Synthesis and Photocatalytic Activity of Cerium-Modified CdS-TiO2 Photocatalyst for the Formaldehyde Degradation at Room Temperature

The Ce-CdS-TiO2 photocatalysts were successfully synthesized by a simple sol-gel way and loaded on the nickel foam. The specific surface area, crystalline phase, microstructure and surface functional groups of prepared photocatalysts were characterized by Brunauer-Emmett-Teller (BET) surface area, X-ray diffraction (XRD), scanning electron microscopy (SEM), transmission electron microscope (TEM), and Fourier transform infrared spectroscopy (FT-IR). The photocatalytic tests of Ce-CdS-TiO2 samples demonstrated that Ce as the active component plays an irreplaceable role in degradation of gaseous formaldehyde.
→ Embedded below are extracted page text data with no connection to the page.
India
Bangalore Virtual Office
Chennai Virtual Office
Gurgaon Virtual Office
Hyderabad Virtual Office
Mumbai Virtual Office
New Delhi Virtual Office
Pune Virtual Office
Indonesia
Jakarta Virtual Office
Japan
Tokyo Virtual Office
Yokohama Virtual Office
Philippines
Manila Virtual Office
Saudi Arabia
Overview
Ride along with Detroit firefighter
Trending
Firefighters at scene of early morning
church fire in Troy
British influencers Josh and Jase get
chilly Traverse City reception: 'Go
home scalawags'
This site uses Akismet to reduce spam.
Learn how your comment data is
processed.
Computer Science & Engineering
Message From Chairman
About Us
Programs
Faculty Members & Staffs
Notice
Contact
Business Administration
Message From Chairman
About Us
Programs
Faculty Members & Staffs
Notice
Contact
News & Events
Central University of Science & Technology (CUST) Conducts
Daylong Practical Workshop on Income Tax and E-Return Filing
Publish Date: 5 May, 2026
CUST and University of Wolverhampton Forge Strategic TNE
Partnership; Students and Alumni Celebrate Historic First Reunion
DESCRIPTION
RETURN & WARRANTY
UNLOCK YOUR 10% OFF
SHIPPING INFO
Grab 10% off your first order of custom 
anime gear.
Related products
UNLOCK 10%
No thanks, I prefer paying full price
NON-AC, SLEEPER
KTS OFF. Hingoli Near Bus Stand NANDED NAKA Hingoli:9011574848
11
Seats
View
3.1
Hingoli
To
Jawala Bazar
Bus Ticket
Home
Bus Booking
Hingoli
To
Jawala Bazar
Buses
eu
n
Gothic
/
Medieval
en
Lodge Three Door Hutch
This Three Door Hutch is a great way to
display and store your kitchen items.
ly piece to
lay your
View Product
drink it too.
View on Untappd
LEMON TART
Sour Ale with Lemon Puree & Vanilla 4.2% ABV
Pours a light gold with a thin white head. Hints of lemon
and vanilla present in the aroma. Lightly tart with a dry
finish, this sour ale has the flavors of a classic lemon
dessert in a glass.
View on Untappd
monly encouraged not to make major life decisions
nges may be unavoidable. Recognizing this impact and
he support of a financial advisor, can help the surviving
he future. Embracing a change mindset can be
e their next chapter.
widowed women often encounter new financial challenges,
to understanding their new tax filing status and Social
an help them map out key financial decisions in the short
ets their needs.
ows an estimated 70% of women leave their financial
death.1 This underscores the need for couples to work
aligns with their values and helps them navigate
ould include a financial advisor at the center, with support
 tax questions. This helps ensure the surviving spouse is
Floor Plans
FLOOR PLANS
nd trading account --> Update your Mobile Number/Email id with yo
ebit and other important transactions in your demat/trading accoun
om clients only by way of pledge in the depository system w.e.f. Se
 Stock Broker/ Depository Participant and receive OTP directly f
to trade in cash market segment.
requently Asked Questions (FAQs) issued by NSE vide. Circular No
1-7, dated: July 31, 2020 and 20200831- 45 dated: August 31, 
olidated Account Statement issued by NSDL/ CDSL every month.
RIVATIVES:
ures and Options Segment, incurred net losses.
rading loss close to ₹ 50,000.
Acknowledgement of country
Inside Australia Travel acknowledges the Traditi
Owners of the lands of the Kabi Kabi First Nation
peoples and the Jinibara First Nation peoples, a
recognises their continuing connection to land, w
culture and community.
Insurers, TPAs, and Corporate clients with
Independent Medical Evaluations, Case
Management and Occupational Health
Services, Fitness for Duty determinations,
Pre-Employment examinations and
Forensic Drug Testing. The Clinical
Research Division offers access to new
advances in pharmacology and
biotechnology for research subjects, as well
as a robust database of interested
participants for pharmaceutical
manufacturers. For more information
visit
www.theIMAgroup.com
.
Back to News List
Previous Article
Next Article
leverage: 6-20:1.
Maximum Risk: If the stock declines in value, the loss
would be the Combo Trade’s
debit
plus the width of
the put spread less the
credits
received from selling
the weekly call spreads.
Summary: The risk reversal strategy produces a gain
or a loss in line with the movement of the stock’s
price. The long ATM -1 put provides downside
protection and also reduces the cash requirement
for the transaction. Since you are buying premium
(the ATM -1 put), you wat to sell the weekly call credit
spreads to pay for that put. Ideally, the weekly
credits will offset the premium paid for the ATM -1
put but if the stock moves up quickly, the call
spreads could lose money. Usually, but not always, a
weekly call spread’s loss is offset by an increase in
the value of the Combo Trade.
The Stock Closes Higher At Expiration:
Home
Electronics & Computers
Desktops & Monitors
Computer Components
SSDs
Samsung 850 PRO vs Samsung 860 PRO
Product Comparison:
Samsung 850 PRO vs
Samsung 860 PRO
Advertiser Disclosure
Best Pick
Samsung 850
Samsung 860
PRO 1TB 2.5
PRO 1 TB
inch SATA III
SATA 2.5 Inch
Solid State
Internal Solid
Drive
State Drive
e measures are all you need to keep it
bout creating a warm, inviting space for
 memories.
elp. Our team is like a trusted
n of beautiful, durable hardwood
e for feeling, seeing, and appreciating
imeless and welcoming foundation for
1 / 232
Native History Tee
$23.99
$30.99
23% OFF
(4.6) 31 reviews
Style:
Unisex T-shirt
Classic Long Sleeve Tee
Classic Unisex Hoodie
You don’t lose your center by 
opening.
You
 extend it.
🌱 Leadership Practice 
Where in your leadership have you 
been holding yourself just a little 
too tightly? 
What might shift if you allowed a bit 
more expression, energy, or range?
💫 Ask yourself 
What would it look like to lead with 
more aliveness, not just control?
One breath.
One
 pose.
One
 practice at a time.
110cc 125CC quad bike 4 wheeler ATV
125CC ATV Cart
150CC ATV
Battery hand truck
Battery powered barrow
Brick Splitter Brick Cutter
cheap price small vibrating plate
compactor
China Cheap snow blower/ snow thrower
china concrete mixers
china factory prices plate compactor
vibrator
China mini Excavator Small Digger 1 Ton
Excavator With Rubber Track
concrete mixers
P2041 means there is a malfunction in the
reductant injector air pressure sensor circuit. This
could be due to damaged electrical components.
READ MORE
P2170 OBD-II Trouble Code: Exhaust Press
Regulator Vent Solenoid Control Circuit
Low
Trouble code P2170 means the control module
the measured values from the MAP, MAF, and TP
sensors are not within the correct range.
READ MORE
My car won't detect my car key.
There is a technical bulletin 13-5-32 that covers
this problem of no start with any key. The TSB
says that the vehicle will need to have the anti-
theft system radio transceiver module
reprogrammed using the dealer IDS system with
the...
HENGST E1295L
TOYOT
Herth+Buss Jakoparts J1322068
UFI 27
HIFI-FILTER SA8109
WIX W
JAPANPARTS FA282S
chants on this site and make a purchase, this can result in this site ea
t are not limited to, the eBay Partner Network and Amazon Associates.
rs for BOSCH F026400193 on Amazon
The results showed that high Ce doping levels restrained the photocatalytic activity due to lower specific surface area, whereas moderate doping levels showed the highest photocatalytic performance due to higher specific surface area and evenly dispersion of the active component. The rate of formaldehyde degradation on 0.9 wt % Ce-CdS-TiO2, 1.5 wt % Ce-CdS-TiO2, and 2.1 wt % Ce-CdS-TiO2 photocatalysts can reach to 59, 84, and 49 %, respectively, which are higher than pure TiO2 (20 %). Ce-doping into CdS-TiO2 photocatalyst produce the Ce-O-Ti bonds, which enhanced the interaction between Ce and TiO2. The introduction of Ce increased the UV/Vis absorption of Ce-CdS-TiO2 photocatalyst. Furthermore, Ce-CdS-TiO2 possesses high photocatalytic performance, since Ce may reduce the recombination of photoexcited electrons and holes.